What you need to do
Output nothing but the lines from the beginning of the listing below through the line containing "Gradu Sremska Mitrovica.", exactly as they stand, without pictures.

Task input section start

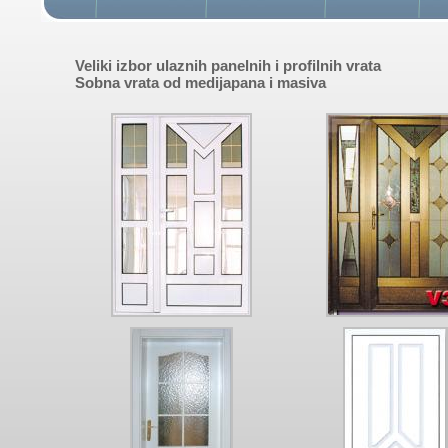
Veliki izbor ulaznih panelnih i profilnih vrata
Sobna vrata od medijapana i masiva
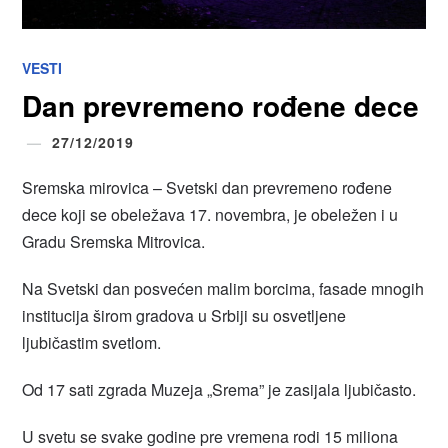
VESTI
Dan prevremeno rođene dece
27/12/2019
Sremska mirovica – Svetski dan prevremeno rođene
dece koji se obeležava 17. novembra, je obeležen i u
Gradu Sremska Mitrovica.
Na Svetski dan posvećen malim borcima, fasade mnogih
institucija širom gradova u Srbiji su osvetljene
ljubičastim svetlom.
Od 17 sati zgrada Muzeja „Srema” je zasijala ljubičasto.
U svetu se svake godine pre vremena rodi 15 miliona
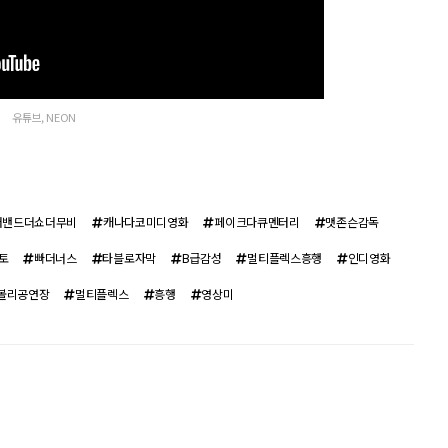
유튜브, NEON
더밴드더쇼더무비
캐나다코미디영화
페이크다큐멘터리
맷존슨감독
토
빠더너스
타블로자막
B급감성
멀티플렉스흥행
인디영화
볼리공연장
멀티플렉스
흥행
영상미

Task input section end

Task solution
Veliki izbor ulaznih panelnih i profilnih vrata
Sobna vrata od medijapana i masiva
VESTI
Dan prevremeno rođene dece
27/12/2019
Sremska mirovica – Svetski dan prevremeno rođene
dece koji se obeležava 17. novembra, je obeležen i u
Gradu Sremska Mitrovica.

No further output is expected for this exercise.